Written by Axel Martinelli
Last updated on December 13, 2024
Published on August 26, 2021
⏱ 5 min read
The analysis of omics data involves the collaboration of biologists and bioinformaticians. They need each other to generate the data and analyse it.
Biologists have a deep understanding of the biological nature of their data and the questions that they are trying to address. Meanwhile, bioinformaticians possess the required skills to perform the analysis of such data. They also understand the intricacies of complex statistical considerations involved in such analysis. These include aspects such as data batch correction and normalisation that can often escape biologists. They also, crucially, have the programming skills needed to implement and speed up such analysis.
Unfortunately, communication between the two groups can be difficult due to their different backgrounds and approaches to data interpretation. Biologists are not always able to grasp what bioinformatic analysis can deliver and the time-frame required. They also tend to take a more evidence-driven approach when interpreting results.
Meanwhile, bioinformaticians have a more data-driven mentality and risk missing the biological context of the data and simply follow standard analysis protocols that may not be appropriate.
These challenges are further compounded when bioinformatic analysis mistakes and missteps in omics experimental design are not properly addressed, leading to issues in both data interpretation and experimental setup.
Biologists and bioinformaticians can actually master both skill sets. However, such renaissance-type figures are not common, especially in an era of deep specialisation in one area.
A more common scenario is that of biologists generating data based on meticulously designed experiments and then going to bioinformaticians for the analysis.
The former know the questions they want to answer and the biological properties (and issues) of the data. However, they lacks the required skills to perform the bioinformatic analysis.

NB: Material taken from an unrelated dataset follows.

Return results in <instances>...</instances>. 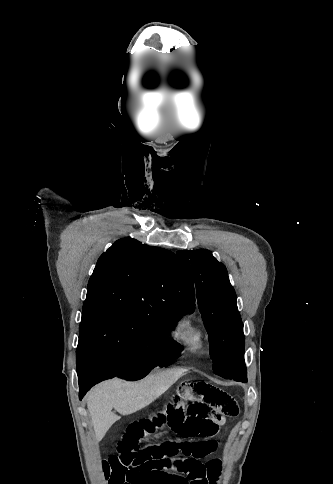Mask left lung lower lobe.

The latter have the required bioinformatic skills, but have little knowledge about the biological nature of the data. They will thus approach the data with standard pipelines and parameters. The biologists will then interpret the results and request a further round of analysis. Not because they do not trust them, but because they may notice patterns that need further exploration. The process can continue through several rounds of analysis and interpretations until the biologists are satisfied with the output.

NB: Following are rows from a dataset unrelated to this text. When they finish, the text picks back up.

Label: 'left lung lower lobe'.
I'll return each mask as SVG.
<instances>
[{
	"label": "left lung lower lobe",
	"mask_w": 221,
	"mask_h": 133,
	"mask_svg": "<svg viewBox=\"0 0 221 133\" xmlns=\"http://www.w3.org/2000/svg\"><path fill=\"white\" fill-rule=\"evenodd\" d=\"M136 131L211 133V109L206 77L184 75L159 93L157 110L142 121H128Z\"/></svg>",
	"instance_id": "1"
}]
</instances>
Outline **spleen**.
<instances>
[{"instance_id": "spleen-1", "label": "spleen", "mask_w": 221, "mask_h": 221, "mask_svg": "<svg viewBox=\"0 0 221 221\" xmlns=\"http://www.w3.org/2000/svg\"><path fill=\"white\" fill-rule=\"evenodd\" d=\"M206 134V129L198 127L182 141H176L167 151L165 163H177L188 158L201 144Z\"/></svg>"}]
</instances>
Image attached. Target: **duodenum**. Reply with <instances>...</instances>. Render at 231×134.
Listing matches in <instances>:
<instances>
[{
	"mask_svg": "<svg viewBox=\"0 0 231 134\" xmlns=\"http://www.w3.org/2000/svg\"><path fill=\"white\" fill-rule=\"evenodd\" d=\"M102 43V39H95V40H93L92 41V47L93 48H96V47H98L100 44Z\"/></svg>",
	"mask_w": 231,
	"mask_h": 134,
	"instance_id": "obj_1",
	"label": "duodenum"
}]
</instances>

This modus operandi is the product of the different backgrounds and approaches adopted by biologists and bioinformaticians towards data analysis and interpretation. It can be time-consuming and sometimes even frustrating.
To address this problem, several bioinformatic platforms have been developed. These platforms make the analysis more accessible, with the implication that biologists can analyze the data by themselves with no external support.
Several platforms encourage such an interpretation, which is rather counterproductive. Some knowledge of the statistical methods behind such platforms is required and often experience dealing with such datasets plays an important role too.
Biologists often spend most of their time in the lab and do not devote their time exclusively devising and generating omics data. In fact, omics data analysis often represents only one of their numerous tasks.
It is thus challenging for them to develop the level of expertise that bioinformaticians possess. As such, input from experienced bioinformaticians is often still required to optimise and finalise the analysis of omics datasets.
Platforms should thus not only provide easier and faster access to analysis methods. They should also promote communication and collaboration between biologists and bioinformaticians through an interactive interface, rather than static reports.
This is why at Bigomics we do not view platforms simply as a tool to empower biologists. Nor do we believe their purpose is just to free up bioinformaticians for more creative tasks. Instead of this dichotomy, we believe that platforms should also be a communication and collaboration tool between the two groups.
They should allow the sharing of knowledge and views more intuitively as the omics analysis is taking place.
Bioinformaticians can produce an output that biologists can view in real-time. The latter gain insights from it and provide immediate feedback to the bioinformaticians to refine the analysis (again in real-time), thus improving communication and analysis efficiency.
Bioinformaticians do not need to produce several static reports and biologists do not need to go through them each time.
This philosophy is reflected in the nature of our platform, Omics Playground, which allows academic, biotech and pharma teams to drive collaboration and insight by interacting with and altering outputs as they perform their RNA-Seq, proteomics or metabolomics data analysis.

Axel Martinelli’s academic background is in molecular biology and parasitology. He earned a Ph.D. on the genetics of strain-specific immunity against malaria infections and a master’s degree in bioinformatics with specialization in the analysis of omics data. During his postdoctoral career, he worked on genomics and transcriptomics studies and is currently the head of biology at Bigomics Analytics.